Contrary to scientific articles which usually contain almost exclusively successful experiments, laboratory notebooks usually contain many failed experiments. However, an experiment that is a failure from a researcher's point of view (for example a reaction yield that is lower than expected or a main reaction product that is different from the desired one) may contain valuable information, which can be used to train machine learning programs that will acquire predictive capacities. It is especially important that machine learning algorithms are trained on both successful and unsuccessful attempts, so that they learn to discriminate between the conditions that lead to success and those that lead to failure.

Raccuglia et al. assembled a database of 4,000 hydrothermal syntheses of templated vanadium selenites, many of which were failures. Features were then automatically generated for each of these experiments, including physicochemical properties for organic reactants (e.g. molecular weight and polar surface area), atomic properties for inorganic reactants (e.g. electronegativity and atomic radius) and experimental conditions (e.g. temperature and pH).
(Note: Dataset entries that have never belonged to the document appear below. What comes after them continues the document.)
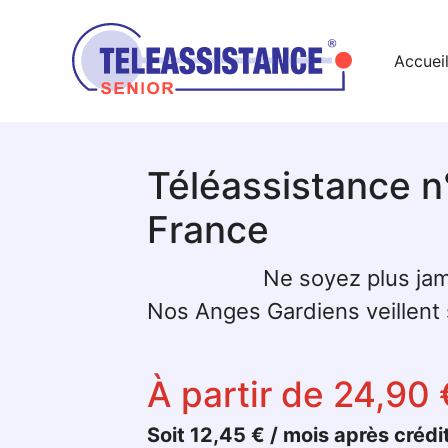
Accuei
Téléassistance n
France
Ne soyez plus jam
Nos Anges Gardiens veillent s
À partir de 24,90 
Soit 12,45 € / mois après crédi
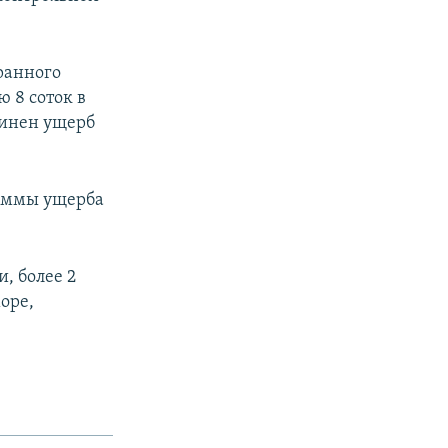
ранного
 8 соток в
чинен ущерб
суммы ущерба
, более 2
оре,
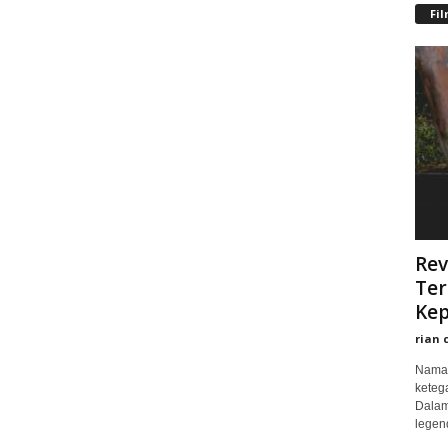
Fi
Rev
Ter
Kep
rian 
Nama 
keteg
Dalam
legend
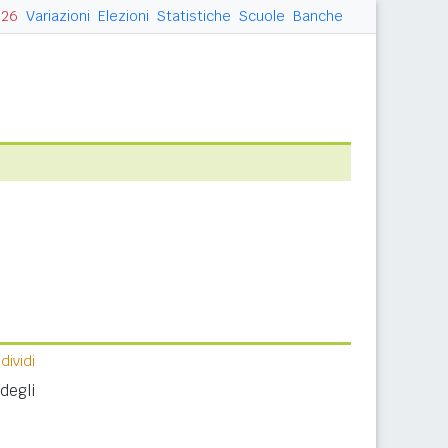
026
Variazioni
Elezioni
Statistiche
Scuole
Banche
ividi
degli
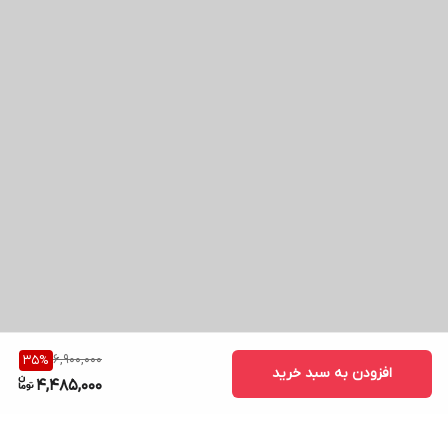
6,900,000
35
%
افزودن به سبد خرید
4,485,000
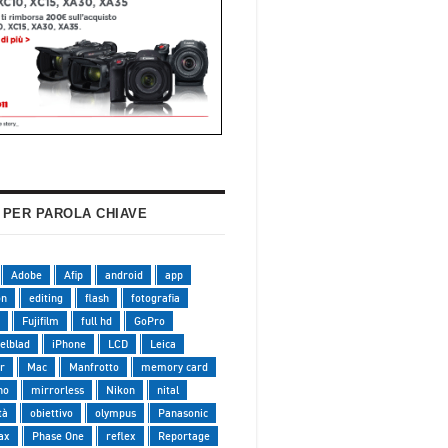
 PER PAROLA CHIAVE
Adobe
Afip
android
app
on
editing
flash
fotografia
Fujifilm
full hd
GoPro
elblad
iPhone
LCD
Leica
r
Mac
Manfrotto
memory card
no
mirrorless
Nikon
nital
tà
obiettivo
olympus
Panasonic
ax
Phase One
reflex
Reportage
From this experimental data, a Support Vector Machine (SVM) algorithm was trained to predict experimental outcomes for this class of syntheses. SVMs are widespread machine learning models that can either be used for classification problems or for regression problems. In the present case, the SVM was used as a classification algorithm: the aim was to predict if a given experiment would give no solid product (class 1), an amorphous solid (class 2), a polycrystalline solid (class 3) or a monocrystal (class 4).

 

Then, they tested their trained SVM model to predict reaction outcomes for vanadium selenites syntheses with 34 commercially available diamines that were never used in this kind of syntheses, and were consequently absent from the training dataset. The model reached a 89% prediction success rate, as shown in the figure below — significantly higher than the 78% success rate of human experts. Interestingly, the classification success rate was high even for amines that were quite different chemically from the amines of the training dataset (low similarity index).

 

SVM models are "black box" models: it is very difficult to understand how they make their predictions simply by looking at the model's coefficients. To circumvent this limitation, feature selection was performed on the model to identify the features that had the largest influence on the classification result. It revealed that only 6 features (out of 273) had the largest influence on the predictions: three properties of the amine (van der Waals surface area, solvent-accessible surface area of positively charged atoms and number of hydrogen-bond donors) and three properties of the inorganic reactants (mean of the Pauling electronegativities of the metals, mole-weighted hardness and mean mole-weighted atomic radii).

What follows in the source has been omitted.